*** Opening of Dataset excerpts ***

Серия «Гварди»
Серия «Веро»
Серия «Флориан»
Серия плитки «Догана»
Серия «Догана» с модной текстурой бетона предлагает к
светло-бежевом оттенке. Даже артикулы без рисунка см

*** Close of Dataset excerpts ***
*** Opening of Dataset excerpts ***

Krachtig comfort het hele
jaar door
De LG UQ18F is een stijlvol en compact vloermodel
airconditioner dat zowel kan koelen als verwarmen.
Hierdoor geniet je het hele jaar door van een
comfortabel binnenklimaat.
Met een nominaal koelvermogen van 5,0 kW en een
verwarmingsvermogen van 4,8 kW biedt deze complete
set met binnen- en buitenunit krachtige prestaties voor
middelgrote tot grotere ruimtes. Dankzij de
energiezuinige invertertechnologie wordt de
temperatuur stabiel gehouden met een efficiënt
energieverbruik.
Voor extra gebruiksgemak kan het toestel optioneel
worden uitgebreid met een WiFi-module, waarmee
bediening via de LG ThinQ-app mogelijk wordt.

*** Close of Dataset excerpts ***

Your assignment:
Which lines of the data contain the string "Догана"? Copy each one.

Completed exercise:
Серия плитки «Догана»
Серия «Догана» с модной текстурой бетона предлагает к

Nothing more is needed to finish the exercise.